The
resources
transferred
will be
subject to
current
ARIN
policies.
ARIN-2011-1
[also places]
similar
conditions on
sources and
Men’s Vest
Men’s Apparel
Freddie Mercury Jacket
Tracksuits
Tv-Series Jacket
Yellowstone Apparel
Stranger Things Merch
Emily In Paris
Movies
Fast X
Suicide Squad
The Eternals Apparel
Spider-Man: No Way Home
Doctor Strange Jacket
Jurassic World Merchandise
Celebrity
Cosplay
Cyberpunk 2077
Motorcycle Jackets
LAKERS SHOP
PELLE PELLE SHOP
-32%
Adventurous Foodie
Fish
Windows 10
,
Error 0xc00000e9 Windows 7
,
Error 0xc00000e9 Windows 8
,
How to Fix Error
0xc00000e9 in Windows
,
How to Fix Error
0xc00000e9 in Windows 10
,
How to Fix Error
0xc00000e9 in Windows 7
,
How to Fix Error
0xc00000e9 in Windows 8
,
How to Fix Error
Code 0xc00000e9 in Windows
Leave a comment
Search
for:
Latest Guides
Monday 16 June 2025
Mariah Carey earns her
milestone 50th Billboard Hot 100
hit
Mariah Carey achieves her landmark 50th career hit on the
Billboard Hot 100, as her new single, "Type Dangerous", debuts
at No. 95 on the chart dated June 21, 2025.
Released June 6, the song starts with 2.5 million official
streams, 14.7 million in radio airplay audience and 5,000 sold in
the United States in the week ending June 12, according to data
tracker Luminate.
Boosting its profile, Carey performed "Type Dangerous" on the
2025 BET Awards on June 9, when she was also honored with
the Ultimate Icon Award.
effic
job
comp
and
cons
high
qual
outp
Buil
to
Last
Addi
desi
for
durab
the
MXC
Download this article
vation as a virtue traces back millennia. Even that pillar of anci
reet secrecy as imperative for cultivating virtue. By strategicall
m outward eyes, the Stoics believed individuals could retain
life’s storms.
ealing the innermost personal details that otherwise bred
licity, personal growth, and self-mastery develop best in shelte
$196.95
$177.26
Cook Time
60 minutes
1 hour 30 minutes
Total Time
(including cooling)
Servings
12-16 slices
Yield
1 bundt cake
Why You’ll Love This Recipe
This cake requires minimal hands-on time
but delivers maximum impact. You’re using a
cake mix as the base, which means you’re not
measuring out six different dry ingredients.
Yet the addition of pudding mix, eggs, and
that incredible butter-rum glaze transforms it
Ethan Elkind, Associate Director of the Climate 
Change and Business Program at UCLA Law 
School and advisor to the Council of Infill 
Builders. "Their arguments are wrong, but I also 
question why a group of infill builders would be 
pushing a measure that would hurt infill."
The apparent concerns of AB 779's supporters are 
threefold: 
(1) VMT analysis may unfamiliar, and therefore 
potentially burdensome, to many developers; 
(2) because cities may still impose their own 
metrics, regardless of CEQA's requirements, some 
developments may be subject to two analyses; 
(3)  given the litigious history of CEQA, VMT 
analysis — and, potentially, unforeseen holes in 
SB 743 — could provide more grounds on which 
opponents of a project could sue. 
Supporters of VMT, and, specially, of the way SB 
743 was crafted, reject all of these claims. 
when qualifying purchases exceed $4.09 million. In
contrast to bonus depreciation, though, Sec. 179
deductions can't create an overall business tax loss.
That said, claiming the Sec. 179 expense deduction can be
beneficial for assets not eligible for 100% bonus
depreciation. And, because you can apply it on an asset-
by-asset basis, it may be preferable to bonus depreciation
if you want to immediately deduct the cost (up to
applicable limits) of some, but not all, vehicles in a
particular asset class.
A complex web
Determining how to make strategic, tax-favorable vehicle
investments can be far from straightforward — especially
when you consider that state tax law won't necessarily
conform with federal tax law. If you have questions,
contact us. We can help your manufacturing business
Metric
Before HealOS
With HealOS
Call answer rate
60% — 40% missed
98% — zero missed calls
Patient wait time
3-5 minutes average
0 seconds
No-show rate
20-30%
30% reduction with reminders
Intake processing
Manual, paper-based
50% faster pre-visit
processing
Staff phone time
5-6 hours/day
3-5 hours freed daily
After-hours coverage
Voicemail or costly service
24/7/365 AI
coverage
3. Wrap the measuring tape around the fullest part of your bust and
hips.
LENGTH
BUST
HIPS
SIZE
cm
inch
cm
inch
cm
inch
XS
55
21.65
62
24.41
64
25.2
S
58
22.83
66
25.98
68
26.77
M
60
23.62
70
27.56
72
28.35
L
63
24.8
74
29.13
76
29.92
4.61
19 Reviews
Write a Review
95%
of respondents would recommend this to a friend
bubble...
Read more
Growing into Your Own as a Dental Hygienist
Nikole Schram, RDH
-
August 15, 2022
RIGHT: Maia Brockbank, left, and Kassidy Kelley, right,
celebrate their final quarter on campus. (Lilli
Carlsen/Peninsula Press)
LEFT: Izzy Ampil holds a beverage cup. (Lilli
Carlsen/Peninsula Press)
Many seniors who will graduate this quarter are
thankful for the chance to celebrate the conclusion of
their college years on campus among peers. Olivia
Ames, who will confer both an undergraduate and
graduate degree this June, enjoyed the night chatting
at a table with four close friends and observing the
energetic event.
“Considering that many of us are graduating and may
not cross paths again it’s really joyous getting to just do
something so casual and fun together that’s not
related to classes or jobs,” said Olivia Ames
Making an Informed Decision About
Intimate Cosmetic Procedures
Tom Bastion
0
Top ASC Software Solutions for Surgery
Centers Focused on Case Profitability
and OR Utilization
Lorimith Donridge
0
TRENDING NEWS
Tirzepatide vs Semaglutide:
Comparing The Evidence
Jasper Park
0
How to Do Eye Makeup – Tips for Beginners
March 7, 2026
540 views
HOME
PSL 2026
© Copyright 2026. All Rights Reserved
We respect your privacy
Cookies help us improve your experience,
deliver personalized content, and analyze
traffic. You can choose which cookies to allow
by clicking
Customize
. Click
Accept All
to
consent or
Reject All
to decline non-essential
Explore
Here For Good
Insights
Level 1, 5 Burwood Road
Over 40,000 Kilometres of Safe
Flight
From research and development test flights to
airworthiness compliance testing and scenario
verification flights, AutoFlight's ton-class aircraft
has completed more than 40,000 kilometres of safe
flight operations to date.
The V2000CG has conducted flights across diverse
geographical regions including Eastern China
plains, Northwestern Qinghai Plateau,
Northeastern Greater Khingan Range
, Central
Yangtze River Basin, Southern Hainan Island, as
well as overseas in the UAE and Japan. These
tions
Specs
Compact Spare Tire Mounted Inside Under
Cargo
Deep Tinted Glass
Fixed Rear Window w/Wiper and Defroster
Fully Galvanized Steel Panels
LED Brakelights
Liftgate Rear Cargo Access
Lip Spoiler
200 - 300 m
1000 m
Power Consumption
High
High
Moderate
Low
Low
::::
What needs to be done: Starting at the top of the data above, repeat every line exactly until the line containing "Error 0xc00000e9 Windows 7" has been given, then stop.

Task solution:
The
resources
transferred
will be
subject to
current
ARIN
policies.
ARIN-2011-1
[also places]
similar
conditions on
sources and
Men’s Vest
Men’s Apparel
Freddie Mercury Jacket
Tracksuits
Tv-Series Jacket
Yellowstone Apparel
Stranger Things Merch
Emily In Paris
Movies
Fast X
Suicide Squad
The Eternals Apparel
Spider-Man: No Way Home
Doctor Strange Jacket
Jurassic World Merchandise
Celebrity
Cosplay
Cyberpunk 2077
Motorcycle Jackets
LAKERS SHOP
PELLE PELLE SHOP
-32%
Adventurous Foodie
Fish
Windows 10
,
Error 0xc00000e9 Windows 7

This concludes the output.